DAYDREAMING
Tibetan monks train in ancient dreaming techniques because they see the dream state, the waking state, the deep sleep state as the places where we all live individually and collectively at different times within the entire unified field of mind and matter. One of their practices is to stop during one’s daily life and look around your surroundings and within yourself as if you are experiencing a dream. This exercise helps in developing mindfulness.

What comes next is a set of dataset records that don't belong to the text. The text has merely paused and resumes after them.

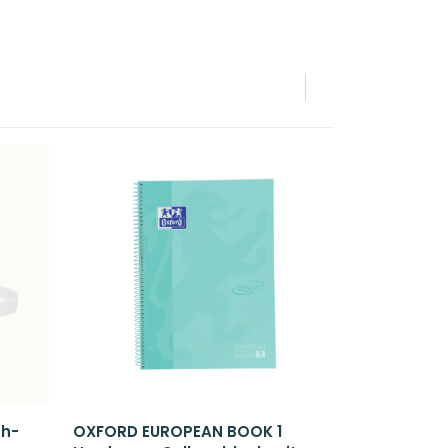
ch-
OXFORD EUROPEAN BOOK 1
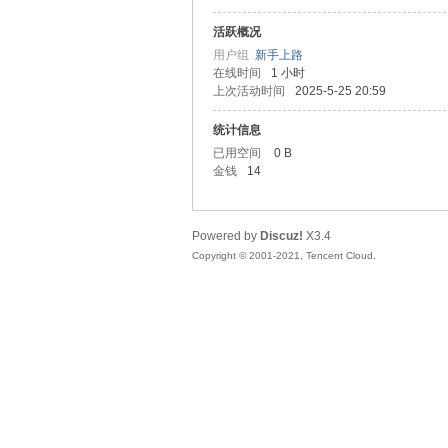
活跃概况
头
用户组
新手上路
在线时间
1 小时
上次活动时间
2025-5-25 20:59
统计信息
已用空间
0 B
金钱
14
Powered by
Discuz!
X3.4
资
Copyright © 2001-2021, Tencent Cloud.
源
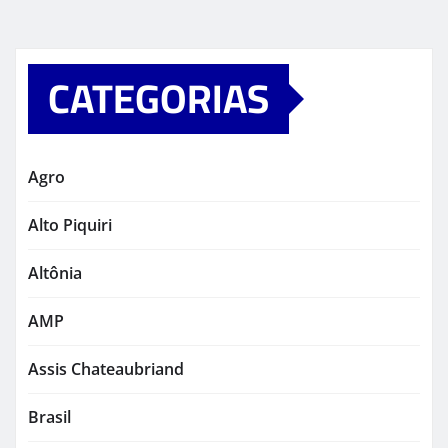
CATEGORIAS
Agro
Alto Piquiri
Altônia
AMP
Assis Chateaubriand
Brasil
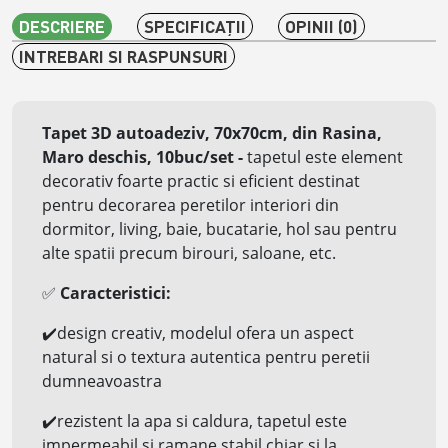
DESCRIERE
SPECIFICAŢII
OPINII (0)
INTREBARI SI RASPUNSURI
Tapet 3D autoadeziv, 70x70cm, din Rasina,
Maro
deschis
, 10buc/set
-
tapetul este element
decorativ foarte practic si eficient destinat
pentru decorarea peretilor interiori din
dormitor, living, baie, bucatarie, hol sau pentru
alte spatii precum birouri, saloane, etc.
✅
Caracteristici:
✔️
design creativ, modelul ofera un aspect
natural si o textura autentica pentru peretii
dumneavoastra
✔️
rezistent la apa si
caldura, tapetul este
impermeabil si ramane stabil chiar si la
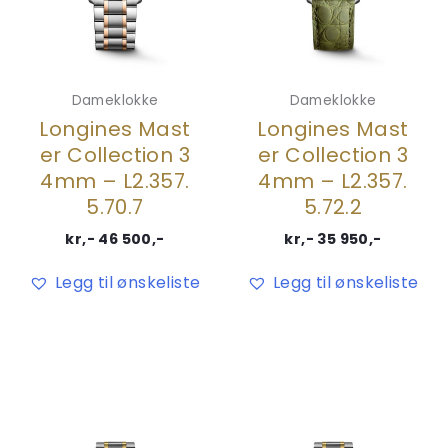
Dameklokke
Dameklokke
Longines Mast
Longines Mast
er Collection 3
er Collection 3
4mm – L2.357.
4mm – L2.357.
5.70.7
5.72.2
kr,-
46 500
,-
kr,-
35 950
,-
Legg til ønskeliste
Legg til ønskeliste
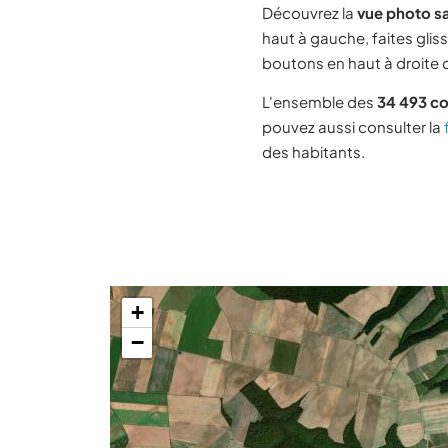
Découvrez la
vue photo sa
haut à gauche, faites glis
boutons en haut à droite d
L'ensemble des
34 493 c
pouvez aussi consulter la
des habitants.
+
−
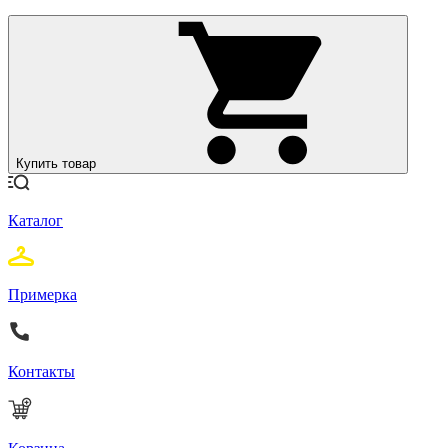
Купить товар
Каталог
Примерка
Контакты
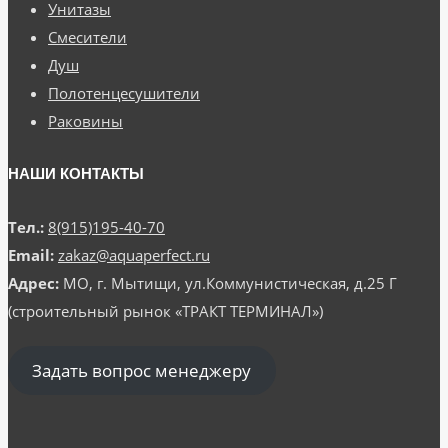
Унитазы
Смесители
Душ
Полотенцесушители
Раковины
НАШИ КОНТАКТЫ
Тел.:
8(915)195-40-70
Email:
zakaz@aquaperfect.ru
Адрес:
МО, г. Мытищи, ул.Коммунистическая, д.25 Г
(строительный рынок «ТРАКТ ТЕРМИНАЛ»)
Задать вопрос менеджеру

-By PATRICIA ELTINGE- THE DREAM CLASS
Daydreaming is the stream of consciousness that detaches from current external tasks when attention drifts to a more personal and internal direction. This phenomenon is common in people’s daily life shown by a large-scale study in which participants spend 47% of their waking time on average on daydreaming. There are various names of this phenomenon including mind-wandering, fantasy, spontaneous thoughts, etc. Daydreaming is the term used by Jerome L. Singer whose research programs laid the foundation for nearly all the subsequent research in this area today. The list of terminologies assigned by researchers today puts challenges on identifying the common features of the phenomenon, in this case daydreaming, and on building collective work among researchers.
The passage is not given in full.